**Assignment:**
Pull out all lines from the listing below in which the word "través" appears.

..........

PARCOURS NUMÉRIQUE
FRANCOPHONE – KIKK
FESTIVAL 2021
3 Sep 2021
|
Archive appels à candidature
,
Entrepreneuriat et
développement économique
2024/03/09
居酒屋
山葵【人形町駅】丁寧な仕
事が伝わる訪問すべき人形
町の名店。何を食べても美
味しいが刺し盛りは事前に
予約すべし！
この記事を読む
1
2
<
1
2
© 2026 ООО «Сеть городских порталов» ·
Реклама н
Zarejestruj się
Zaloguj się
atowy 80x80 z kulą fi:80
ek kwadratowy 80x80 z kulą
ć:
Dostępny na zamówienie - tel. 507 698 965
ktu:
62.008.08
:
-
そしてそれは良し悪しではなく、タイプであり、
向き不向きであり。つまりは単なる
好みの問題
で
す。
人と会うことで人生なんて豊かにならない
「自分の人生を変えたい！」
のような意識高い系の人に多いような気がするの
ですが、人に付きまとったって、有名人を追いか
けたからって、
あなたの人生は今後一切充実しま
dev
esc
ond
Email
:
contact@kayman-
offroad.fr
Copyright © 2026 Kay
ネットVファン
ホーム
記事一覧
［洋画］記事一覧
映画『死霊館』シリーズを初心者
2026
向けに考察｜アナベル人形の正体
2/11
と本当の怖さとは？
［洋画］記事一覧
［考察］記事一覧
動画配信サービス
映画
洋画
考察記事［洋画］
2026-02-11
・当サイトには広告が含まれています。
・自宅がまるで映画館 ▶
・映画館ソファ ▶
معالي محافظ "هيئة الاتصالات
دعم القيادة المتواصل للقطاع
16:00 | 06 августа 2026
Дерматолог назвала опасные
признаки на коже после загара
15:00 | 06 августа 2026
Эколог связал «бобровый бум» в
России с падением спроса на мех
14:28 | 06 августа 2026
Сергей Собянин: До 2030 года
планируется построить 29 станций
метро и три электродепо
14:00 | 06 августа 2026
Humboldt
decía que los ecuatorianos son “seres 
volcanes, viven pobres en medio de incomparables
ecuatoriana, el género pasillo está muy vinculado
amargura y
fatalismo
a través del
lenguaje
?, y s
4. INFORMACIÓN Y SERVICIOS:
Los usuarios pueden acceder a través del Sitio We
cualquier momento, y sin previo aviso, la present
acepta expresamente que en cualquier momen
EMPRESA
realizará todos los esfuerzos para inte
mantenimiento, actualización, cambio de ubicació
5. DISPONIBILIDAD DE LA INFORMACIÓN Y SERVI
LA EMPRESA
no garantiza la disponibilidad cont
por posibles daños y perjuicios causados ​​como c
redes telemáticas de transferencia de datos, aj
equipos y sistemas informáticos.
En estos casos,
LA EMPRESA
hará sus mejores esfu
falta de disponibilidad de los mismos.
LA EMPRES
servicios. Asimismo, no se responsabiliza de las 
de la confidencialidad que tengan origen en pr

..........

**Result:**
a través del
Los usuarios pueden acceder a través del Sitio We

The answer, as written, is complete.